Exploring Power Reliability Tradeoffs in On-Chip Networks

Open Access
Yanamandra, Aditya
Graduate Program:
Computer Science and Engineering
Doctor of Philosophy
Document Type:
Date of Defense:
June 18, 2010
Committee Members:
  • Mary Jane Irwin, Dissertation Advisor
  • Mary Jane Irwin, Committee Chair
  • Vijaykrishnan Narayanan, Committee Chair
  • Mahmut Taylan Kandemir, Committee Member
  • Padma Raghavan, Committee Member
  • Vittaldas V Prabhu, Committee Member
  • Electromigration
  • Soft Errors
  • Reliability
  • Network on chip
  • Router Cache
  • Iso-reliable
The past decade has seen a shift in the arms race of the microprocessor industry from increasing the clock frequency to increasing the number of cores on chip. Power and performance considerations have motivated the adoption of chip multiprocessors (CMPs). As a result, there is an emphasis on the performance of the on-chip interconnection network that connect these cores. Bus based designs dominated the interconnection network in the industry so far. They are early indications of buses being replaced with a packet based Network-on-Chip (NoC) due to the scalability issues of on-chip buses.
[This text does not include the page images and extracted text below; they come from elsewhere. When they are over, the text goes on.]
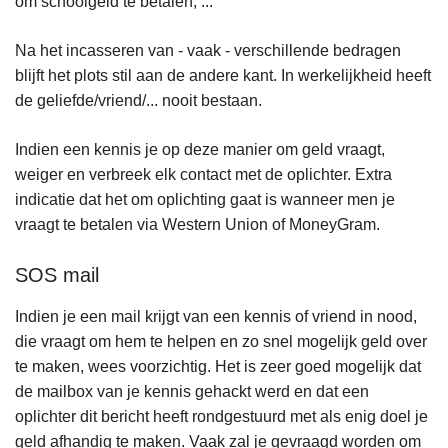
om schoolgeld te betalen, ...
Na het incasseren van - vaak - verschillende bedragen
blijft het plots stil aan de andere kant. In werkelijkheid heeft
de geliefde/vriend/... nooit bestaan.
Indien een kennis je op deze manier om geld vraagt,
weiger en verbreek elk contact met de oplichter. Extra
indicatie dat het om oplichting gaat is wanneer men je
vraagt te betalen via Western Union of MoneyGram.
SOS mail
Indien je een mail krijgt van een kennis of vriend in nood,
die vraagt om hem te helpen en zo snel mogelijk geld over
te maken, wees voorzichtig. Het is zeer goed mogelijk dat
de mailbox van je kennis gehackt werd en dat een
oplichter dit bericht heeft rondgestuurd met als enig doel je
geld afhandig te maken. Vaak zal je gevraagd worden om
Reliability concerns such as soft errors, process variation and premature transistor failure threaten future technology scaling. NoCs are beset by the same challenges as well. The distributed nature of the NoC provides for a different approach for solving these issues. In this dissertation, we address several phenomena that cause errors in the Network on Chip domain. We also address the reliability impact of several techniques proposed in the literature to improve the performance and power of the NoC. NoC power consumption has been identified as a chief limiter to adoption in the industry. Providing reliability costs area and power on the chip. For example, error correction codes (ECC) are employed to mitigate the effect of soft errors on NoC. Such power requirements place an additional burden on the chip designers. In this dissertation, we propose techniques to reduce the power required to maintain iso-reliable systems. Reducing the power required to maintain reliable NoCs is an important factor in achieving the goal of highly reliable low-power NoCs. Techniques proposed in this dissertation aim to achieve such a system.